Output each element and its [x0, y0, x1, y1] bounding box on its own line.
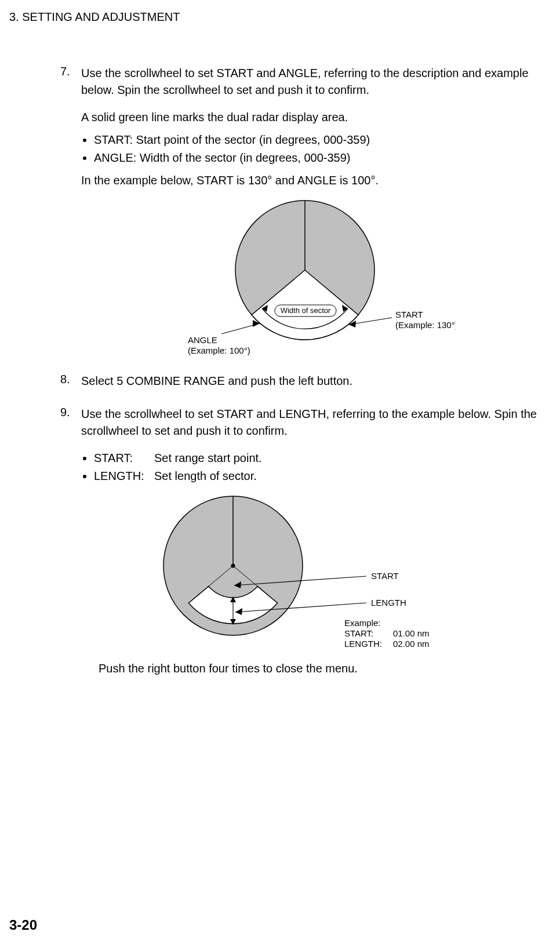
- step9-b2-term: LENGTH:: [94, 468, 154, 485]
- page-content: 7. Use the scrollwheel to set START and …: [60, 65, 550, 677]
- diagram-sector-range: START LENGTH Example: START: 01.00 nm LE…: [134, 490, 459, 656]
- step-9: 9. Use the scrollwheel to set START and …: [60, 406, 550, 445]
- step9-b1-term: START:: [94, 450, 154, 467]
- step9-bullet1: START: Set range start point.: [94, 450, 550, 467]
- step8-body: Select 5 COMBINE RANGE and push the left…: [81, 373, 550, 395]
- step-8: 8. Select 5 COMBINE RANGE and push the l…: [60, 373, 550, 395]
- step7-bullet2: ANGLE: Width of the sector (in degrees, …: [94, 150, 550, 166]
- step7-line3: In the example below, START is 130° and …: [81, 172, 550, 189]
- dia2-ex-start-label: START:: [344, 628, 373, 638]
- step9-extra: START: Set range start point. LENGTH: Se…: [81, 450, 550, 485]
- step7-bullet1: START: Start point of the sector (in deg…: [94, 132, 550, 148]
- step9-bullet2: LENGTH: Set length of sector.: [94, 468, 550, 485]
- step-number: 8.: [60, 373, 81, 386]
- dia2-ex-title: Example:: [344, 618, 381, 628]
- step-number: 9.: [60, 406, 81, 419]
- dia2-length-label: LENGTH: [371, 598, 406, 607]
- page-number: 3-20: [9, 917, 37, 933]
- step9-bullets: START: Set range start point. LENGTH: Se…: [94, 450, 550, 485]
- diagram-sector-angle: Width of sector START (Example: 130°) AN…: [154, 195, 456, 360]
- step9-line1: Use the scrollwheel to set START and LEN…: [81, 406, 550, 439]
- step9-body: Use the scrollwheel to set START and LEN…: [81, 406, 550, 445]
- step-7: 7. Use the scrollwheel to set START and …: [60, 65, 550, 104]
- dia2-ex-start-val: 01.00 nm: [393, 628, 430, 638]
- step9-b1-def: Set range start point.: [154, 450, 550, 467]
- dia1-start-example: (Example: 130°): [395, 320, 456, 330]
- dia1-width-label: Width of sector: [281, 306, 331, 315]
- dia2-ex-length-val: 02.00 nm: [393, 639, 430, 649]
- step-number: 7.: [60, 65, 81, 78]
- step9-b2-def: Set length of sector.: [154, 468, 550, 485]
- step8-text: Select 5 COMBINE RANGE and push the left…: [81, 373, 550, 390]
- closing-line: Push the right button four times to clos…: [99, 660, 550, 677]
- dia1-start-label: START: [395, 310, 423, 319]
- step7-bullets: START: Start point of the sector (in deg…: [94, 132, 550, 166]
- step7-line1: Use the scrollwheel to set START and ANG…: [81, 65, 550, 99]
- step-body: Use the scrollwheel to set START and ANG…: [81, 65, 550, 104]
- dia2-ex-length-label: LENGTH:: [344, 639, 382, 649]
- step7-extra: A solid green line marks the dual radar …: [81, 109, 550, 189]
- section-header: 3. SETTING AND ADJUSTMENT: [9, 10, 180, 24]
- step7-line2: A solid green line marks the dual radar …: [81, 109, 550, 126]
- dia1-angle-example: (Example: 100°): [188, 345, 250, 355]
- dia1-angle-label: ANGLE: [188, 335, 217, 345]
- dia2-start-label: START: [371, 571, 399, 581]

####################

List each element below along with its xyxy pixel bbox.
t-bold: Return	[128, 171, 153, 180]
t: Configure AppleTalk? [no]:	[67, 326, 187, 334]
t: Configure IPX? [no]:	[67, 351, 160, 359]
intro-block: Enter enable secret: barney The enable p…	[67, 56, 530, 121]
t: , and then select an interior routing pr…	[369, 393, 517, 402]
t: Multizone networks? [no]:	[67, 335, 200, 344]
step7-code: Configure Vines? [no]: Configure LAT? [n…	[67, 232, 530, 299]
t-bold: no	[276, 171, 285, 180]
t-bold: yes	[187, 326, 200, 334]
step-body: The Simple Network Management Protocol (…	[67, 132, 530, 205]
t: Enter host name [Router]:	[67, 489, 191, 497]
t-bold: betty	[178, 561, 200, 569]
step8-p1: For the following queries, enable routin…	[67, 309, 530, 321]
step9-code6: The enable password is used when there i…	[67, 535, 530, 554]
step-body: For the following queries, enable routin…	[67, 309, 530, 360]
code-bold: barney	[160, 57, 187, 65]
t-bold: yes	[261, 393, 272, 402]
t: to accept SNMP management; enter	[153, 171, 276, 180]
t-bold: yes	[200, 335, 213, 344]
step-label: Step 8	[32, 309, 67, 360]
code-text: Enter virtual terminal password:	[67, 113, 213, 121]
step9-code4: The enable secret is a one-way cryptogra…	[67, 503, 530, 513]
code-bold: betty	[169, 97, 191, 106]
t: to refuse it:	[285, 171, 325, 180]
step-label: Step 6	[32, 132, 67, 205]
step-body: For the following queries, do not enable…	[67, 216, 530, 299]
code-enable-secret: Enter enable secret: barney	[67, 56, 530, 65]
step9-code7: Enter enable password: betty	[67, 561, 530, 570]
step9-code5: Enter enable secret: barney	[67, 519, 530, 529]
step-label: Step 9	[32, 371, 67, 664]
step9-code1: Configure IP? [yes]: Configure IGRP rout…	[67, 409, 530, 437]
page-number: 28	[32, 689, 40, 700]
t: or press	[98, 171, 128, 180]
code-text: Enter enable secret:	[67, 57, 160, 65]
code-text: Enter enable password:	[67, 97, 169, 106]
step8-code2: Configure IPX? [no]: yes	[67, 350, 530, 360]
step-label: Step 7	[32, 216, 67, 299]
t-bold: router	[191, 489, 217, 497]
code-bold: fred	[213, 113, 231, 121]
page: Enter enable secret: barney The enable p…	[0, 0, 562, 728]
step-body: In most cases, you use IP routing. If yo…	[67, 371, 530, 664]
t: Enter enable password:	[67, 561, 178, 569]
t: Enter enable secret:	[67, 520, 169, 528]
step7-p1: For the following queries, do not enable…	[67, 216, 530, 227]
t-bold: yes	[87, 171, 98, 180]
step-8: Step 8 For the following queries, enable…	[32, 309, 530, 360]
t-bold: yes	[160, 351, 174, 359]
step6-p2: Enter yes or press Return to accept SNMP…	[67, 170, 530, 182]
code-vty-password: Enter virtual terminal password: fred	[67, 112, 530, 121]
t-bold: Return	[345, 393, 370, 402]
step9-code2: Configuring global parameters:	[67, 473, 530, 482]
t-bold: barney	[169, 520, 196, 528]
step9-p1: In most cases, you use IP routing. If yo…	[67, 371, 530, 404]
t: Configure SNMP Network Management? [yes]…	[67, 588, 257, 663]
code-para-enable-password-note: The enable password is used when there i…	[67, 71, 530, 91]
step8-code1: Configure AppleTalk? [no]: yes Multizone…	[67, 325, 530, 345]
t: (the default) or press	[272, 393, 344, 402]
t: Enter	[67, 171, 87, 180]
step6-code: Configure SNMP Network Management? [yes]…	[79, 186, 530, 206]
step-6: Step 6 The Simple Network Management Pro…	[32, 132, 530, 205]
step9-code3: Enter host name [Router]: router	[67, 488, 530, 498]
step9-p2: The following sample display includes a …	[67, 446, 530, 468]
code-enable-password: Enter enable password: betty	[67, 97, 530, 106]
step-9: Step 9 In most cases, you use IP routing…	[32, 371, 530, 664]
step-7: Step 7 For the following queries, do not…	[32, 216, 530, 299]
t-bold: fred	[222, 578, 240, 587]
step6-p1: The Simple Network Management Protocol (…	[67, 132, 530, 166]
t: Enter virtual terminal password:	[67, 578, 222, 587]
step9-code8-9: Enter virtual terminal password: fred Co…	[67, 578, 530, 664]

####################

- [What needs to be done]: In the data above, how many lines contain the word "element"? Write the number only.

- [Finished task]: 2